Hive buckets, I personally think there are no special scenarios or special queries, so we don't need to use them, that is, we don't need to enable hive bucket configuration. Because the bucket is used in a limited number of scenarios, one is to perform map Join Operations. As I will talk about in the following articles, the other is sampling operations, the following is an example from the blog post:

View sampling data: hive> select * from student tablesample (bucket 1 out of 2 on ID); Total mapreduce jobs = 1 Launching job 1 out of 1 ....... ok4 18 Mac 201208022 21 ljz 201208026 23 Symbian 20120802 time taken: 20.608 secondstablesample is a sample statement. Syntax: tablesample (bucket X out of Y) Y must be a multiple or factor of the total number of buckets in the table. Hive determines the sampling ratio based on the size of Y. For example, the table is divided into 64 parts in total. When Y = 32, the data of two buckets (64/32 =) is extracted. When Y = 128, the data is extracted (64/128 =) data of 1/2 buckets. X indicates the bucket from which the extraction starts. For example, if the total number of buckets in table is 32 and tablesample (bucket 3 out of 16) indicates that the data of two buckets (32/16 =) is extracted in total, data of 3rd buckets and 19 buckets (3 + 16 =) respectively.

Now, I will write it here today. I cannot write articles after work tomorrow. The content of this blog post has not been written yet (the hive storage format has not been written), because the knowledge of this chapter is very important and the key to understanding hive, so let's take a closer look, tomorrow I will try to write an article on the hive storage format. The day after tomorrow, on the second day of this week, I will introduce hive-related technologies to our technical department. writing a blog is my rehearsal.

at last, I want to talk about my views on big data technology.
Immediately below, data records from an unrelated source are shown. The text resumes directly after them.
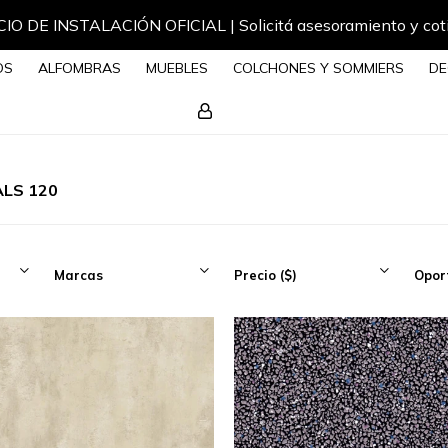
IO DE INSTALACIÓN OFICIAL | Solicitá asesoramiento y cot
OS
ALFOMBRAS
MUEBLES
COLCHONES Y SOMMIERS
DE
ALS 120
Marcas
Precio
($)
Opor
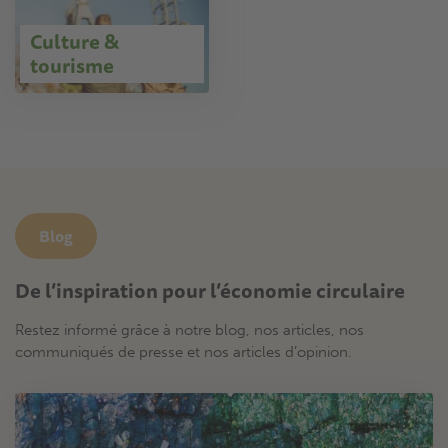
Culture &
tourisme
Blog
De l’inspiration pour l’économie circulaire
Restez informé grâce à notre blog, nos articles, nos
communiqués de presse et nos articles d’opinion.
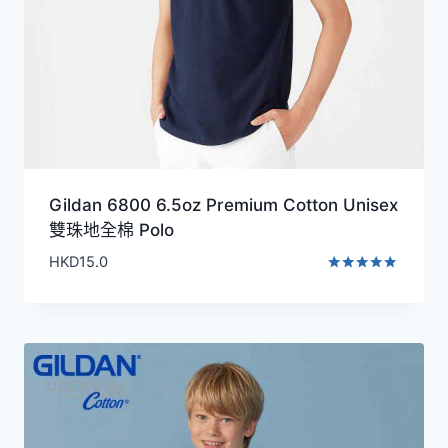
Gildan 6800 6.5oz Premium Cotton Unisex
雙珠地全棉 Polo
HKD
15.0
評分
4.77
滿分 5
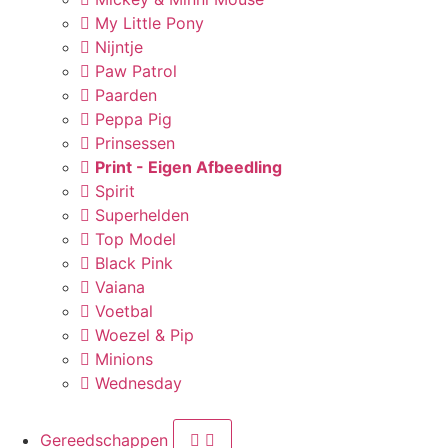
My Little Pony
Nijntje
Paw Patrol
Paarden
Peppa Pig
Prinsessen
Print - Eigen Afbeedling
Spirit
Superhelden
Top Model
Black Pink
Vaiana
Voetbal
Woezel & Pip
Minions
Wednesday
Gereedschappen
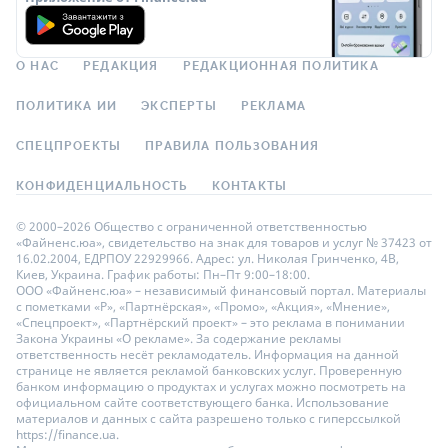
О НАС
РЕДАКЦИЯ
РЕДАКЦИОННАЯ ПОЛИТИКА
ПОЛИТИКА ИИ
ЭКСПЕРТЫ
РЕКЛАМА
СПЕЦПРОЕКТЫ
ПРАВИЛА ПОЛЬЗОВАНИЯ
КОНФИДЕНЦИАЛЬНОСТЬ
КОНТАКТЫ
© 2000–2026 Общество с ограниченной ответственностью
«Файненс.юа», свидетельство на знак для товаров и услуг № 37423 от
16.02.2004, ЕДРПОУ 22929966. Адрес: ул. Николая Гринченко, 4В,
Киев, Украина. График работы: Пн–Пт 9:00–18:00.
ООО «Файненс.юа» – независимый финансовый портал. Материалы
с пометками «Р», «Партнёрская», «Промо», «Акция», «Мнение»,
«Спецпроект», «Партнёрский проект» – это реклама в понимании
Закона Украины «О рекламе». За содержание рекламы
ответственность несёт рекламодатель. Информация на данной
странице не является рекламой банковских услуг. Проверенную
банком информацию о продуктах и услугах можно посмотреть на
официальном сайте соответствующего банка. Использование
материалов и данных с сайта разрешено только с гиперссылкой
https://finance.ua.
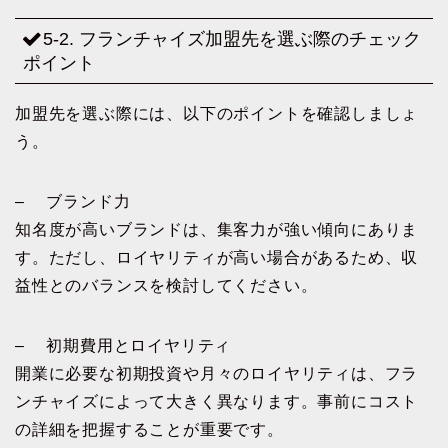
5-2. フランチャイズ加盟先を選ぶ際のチェック
ポイント
加盟先を選ぶ際には、以下のポイントを確認しましょ
う。
– ブランド力
知名度が高いブランドは、集客力が強い傾向にありま
す。ただし、ロイヤリティが高い場合があるため、収
益性とのバランスを検討してください。
– 初期費用とロイヤリティ
開業に必要な初期投資や月々のロイヤリティは、フラ
ンチャイズによって大きく異なります。事前にコスト
の詳細を把握することが重要です。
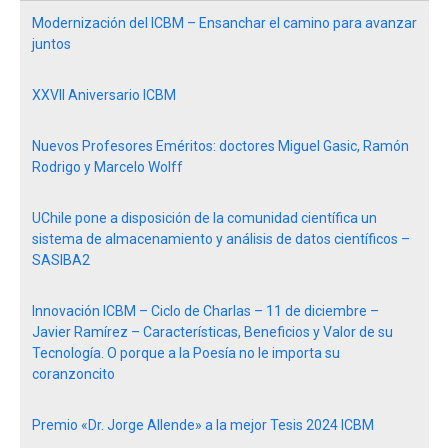
Modernización del ICBM – Ensanchar el camino para avanzar
juntos
XXVII Aniversario ICBM
Nuevos Profesores Eméritos: doctores Miguel Gasic, Ramón
Rodrigo y Marcelo Wolff
UChile pone a disposición de la comunidad científica un
sistema de almacenamiento y análisis de datos científicos –
SASIBA2
Innovación ICBM – Ciclo de Charlas – 11 de diciembre –
Javier Ramírez – Características, Beneficios y Valor de su
Tecnología. O porque a la Poesía no le importa su
coranzoncito
Premio «Dr. Jorge Allende» a la mejor Tesis 2024 ICBM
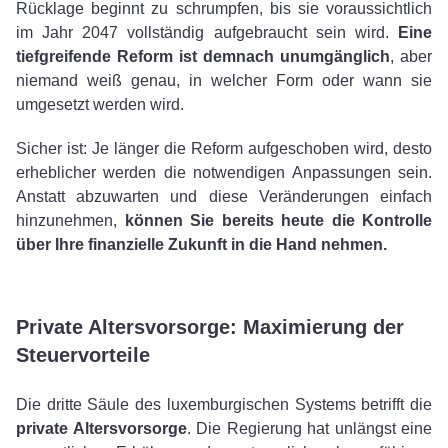
Rücklage beginnt zu schrumpfen, bis sie voraussichtlich
im Jahr 2047 vollständig aufgebraucht sein wird.
Eine
tiefgreifende Reform ist demnach unumgänglich
, aber
niemand weiß genau, in welcher Form oder wann sie
umgesetzt werden wird.
Sicher ist: Je länger die Reform aufgeschoben wird, desto
erheblicher werden die notwendigen Anpassungen sein.
Anstatt abzuwarten und diese Veränderungen einfach
hinzunehmen,
können Sie bereits heute die Kontrolle
über Ihre finanzielle Zukunft in die Hand nehmen.
Private Altersvorsorge: Maximierung der
Steuervorteile
Die dritte Säule des luxemburgischen Systems betrifft die
private Altersvorsorge
. Die Regierung hat unlängst eine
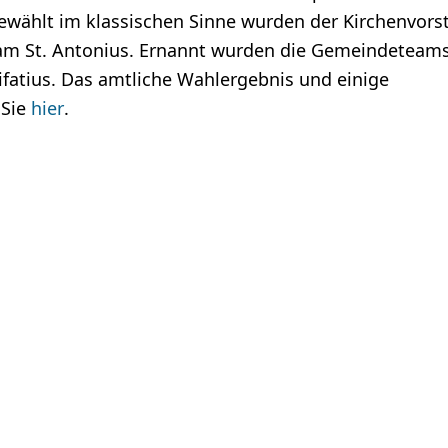
wählt im klassischen Sinne wurden der Kirchenvors
m St. Antonius. Ernannt wurden die Gemeindeteams
ifatius. Das amtliche Wahlergebnis und einige
 Sie
hier
.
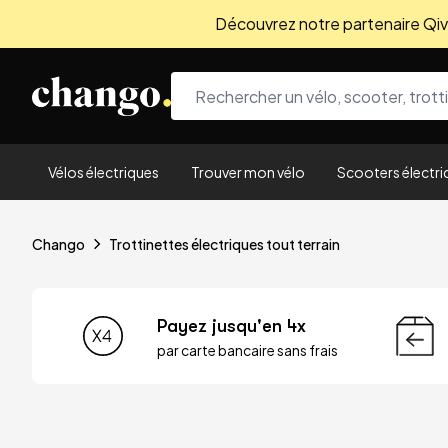
Découvrez notre partenaire Qivio
Skip to content
Vélos électriques
Trouver mon vélo
Scooters électri
Chango
Trottinettes électriques tout terrain
Payez jusqu'en 4x
par carte bancaire sans frais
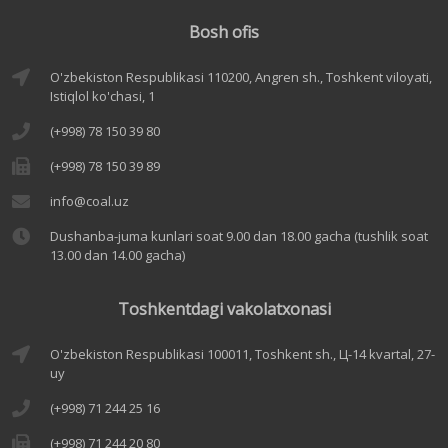
Bosh ofis
O'zbekiston Respublikasi 110200, Angren sh., Toshkent viloyati,
Istiqlol ko'chasi, 1
(+998) 78 150 39 80
(+998) 78 150 39 89
info@coal.uz
Dushanba-juma kunlari soat 9.00 dan 18.00 gacha (tushlik soat
13.00 dan 14.00 gacha)
Toshkentdagi vakolatxonasi
O'zbekiston Respublikasi 100011, Toshkent sh., Ц-14 kvartal, 27-
uy
(+998) 71 244 25 16
(+998) 71 244 20 80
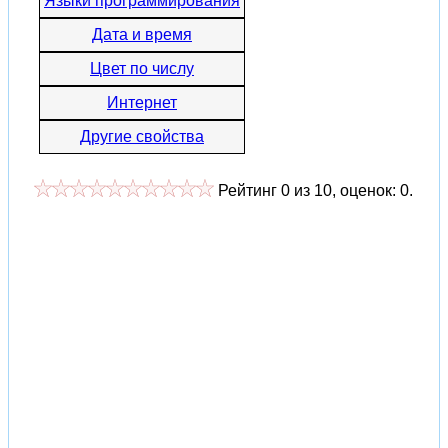
Языки программирования
Дата и время
Цвет по числу
Интернет
Другие свойства
Рейтинг
0
из
10
, оценок:
0
.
I think big data technology is a cross-age technology, the future of Internet technology, and the future of cloud computing, its in-depth development is not only about data processing, but also changes the ecological chain of Internet technologies, including the technologies and development languages we use. We are glad to have experienced the transformation of the entire great age, I also want to embrace the arrival of this age.

Related Article

Contact Us

The content source of this page is from Internet, which doesn't represent Alibaba Cloud's opinion; products and services mentioned on that page don't have any relationship with Alibaba Cloud. If the content of the page makes you feel confusing, please write us an email, we will handle the problem within 5 days after receiving your email.

If you find any instances of plagiarism from the community, please send an email to: info-contact@alibabacloud.com and provide relevant evidence. A staff member will contact you within 5 working days.

A Free Trial That Lets You Build Big!

Start building with 50+ products and up to 12 months usage for Elastic Compute Service

  • Sales Support

    1 on 1 presale consultation

  • After-Sales Support

    24/7 Technical Support 6 Free Tickets per Quarter Faster Response

  • Alibaba Cloud offers highly flexible support services tailored to meet your exact needs.